**WORK REQUEST:** Below are entries; work out how many of their lines hold "Damit", giving only that number.

**RECORDS FOR PROCESSING:**
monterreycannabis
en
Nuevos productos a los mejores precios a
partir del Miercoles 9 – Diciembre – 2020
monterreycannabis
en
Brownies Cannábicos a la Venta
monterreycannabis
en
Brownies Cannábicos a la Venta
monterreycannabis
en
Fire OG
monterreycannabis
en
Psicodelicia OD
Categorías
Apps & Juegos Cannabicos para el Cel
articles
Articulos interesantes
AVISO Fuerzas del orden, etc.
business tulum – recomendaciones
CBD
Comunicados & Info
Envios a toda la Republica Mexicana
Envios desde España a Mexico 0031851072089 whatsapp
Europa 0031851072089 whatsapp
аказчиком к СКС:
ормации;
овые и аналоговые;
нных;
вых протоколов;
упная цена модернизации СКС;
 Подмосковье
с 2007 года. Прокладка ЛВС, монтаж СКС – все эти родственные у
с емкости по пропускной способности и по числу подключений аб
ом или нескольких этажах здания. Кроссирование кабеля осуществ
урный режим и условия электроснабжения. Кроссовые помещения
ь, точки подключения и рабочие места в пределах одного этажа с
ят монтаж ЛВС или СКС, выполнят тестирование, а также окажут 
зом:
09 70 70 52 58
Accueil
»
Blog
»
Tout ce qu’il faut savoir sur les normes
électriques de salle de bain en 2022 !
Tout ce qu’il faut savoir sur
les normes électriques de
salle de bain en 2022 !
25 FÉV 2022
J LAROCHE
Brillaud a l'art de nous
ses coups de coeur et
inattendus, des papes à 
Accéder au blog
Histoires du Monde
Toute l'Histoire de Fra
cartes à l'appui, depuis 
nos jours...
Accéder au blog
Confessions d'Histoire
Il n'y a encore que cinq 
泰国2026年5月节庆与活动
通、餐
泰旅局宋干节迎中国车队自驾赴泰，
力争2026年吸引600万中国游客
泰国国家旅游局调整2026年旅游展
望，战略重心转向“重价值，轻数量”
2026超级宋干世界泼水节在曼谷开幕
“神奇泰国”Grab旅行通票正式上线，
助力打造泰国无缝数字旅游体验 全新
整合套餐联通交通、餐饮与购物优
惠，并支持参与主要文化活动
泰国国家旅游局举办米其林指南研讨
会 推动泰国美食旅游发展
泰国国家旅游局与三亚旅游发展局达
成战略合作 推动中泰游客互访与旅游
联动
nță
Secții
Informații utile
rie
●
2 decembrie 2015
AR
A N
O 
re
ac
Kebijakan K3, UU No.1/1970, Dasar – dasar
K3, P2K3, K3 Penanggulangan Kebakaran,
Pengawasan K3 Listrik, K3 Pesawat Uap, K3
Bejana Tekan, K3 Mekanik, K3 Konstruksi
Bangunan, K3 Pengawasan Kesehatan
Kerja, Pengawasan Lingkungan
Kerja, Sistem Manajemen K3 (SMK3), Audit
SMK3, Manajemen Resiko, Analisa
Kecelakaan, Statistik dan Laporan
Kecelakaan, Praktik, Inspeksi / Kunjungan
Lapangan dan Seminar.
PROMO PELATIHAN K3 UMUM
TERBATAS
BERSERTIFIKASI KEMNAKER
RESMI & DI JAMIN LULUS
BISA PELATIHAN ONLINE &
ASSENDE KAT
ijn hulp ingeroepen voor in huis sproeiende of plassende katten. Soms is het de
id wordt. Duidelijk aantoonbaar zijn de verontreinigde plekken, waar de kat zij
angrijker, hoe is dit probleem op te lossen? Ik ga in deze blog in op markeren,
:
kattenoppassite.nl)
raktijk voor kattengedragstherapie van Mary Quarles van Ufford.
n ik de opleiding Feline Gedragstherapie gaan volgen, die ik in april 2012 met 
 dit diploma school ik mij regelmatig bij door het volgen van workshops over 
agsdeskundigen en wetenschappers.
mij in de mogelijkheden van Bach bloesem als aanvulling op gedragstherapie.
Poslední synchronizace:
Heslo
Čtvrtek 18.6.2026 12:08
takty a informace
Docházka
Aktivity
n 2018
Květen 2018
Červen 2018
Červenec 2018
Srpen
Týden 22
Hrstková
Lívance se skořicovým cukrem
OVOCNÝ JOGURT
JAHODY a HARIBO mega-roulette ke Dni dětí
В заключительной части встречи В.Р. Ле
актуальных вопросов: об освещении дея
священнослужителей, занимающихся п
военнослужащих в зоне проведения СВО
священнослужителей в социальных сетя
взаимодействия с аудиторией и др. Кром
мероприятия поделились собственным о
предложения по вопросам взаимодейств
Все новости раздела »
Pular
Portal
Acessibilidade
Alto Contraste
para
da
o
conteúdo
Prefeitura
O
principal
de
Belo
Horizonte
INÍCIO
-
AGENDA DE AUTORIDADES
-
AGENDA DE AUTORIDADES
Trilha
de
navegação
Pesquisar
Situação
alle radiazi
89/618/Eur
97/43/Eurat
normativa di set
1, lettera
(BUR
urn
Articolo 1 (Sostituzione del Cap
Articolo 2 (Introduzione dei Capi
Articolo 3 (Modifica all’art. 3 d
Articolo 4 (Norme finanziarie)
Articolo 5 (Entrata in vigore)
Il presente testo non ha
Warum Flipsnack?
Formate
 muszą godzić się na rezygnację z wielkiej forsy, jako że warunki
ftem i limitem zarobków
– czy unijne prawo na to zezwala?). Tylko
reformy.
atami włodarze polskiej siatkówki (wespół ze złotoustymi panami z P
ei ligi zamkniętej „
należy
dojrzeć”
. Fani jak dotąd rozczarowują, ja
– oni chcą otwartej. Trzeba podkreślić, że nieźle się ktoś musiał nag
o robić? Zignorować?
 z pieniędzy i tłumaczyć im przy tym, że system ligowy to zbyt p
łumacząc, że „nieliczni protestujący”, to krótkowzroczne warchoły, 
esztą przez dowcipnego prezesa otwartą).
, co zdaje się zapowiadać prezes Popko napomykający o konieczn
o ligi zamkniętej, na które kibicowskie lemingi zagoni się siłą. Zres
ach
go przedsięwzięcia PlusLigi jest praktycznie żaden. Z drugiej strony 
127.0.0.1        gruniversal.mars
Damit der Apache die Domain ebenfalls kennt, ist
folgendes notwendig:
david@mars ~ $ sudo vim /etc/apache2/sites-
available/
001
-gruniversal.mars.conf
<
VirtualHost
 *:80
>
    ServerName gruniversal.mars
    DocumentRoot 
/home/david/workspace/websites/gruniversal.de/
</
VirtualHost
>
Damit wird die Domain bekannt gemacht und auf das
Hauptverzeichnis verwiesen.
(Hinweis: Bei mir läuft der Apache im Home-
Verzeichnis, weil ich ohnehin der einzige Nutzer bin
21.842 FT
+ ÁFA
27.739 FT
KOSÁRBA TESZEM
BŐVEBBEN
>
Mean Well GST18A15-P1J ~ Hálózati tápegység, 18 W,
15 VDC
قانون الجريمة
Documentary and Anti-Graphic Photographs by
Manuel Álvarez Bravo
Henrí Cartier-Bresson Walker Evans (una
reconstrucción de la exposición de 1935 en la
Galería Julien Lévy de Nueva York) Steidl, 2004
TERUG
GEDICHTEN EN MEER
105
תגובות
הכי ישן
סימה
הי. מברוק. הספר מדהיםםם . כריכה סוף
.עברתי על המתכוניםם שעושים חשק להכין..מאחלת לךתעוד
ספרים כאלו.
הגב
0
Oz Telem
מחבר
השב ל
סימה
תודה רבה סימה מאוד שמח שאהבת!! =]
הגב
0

**COMPLETED EXERCISE:** 2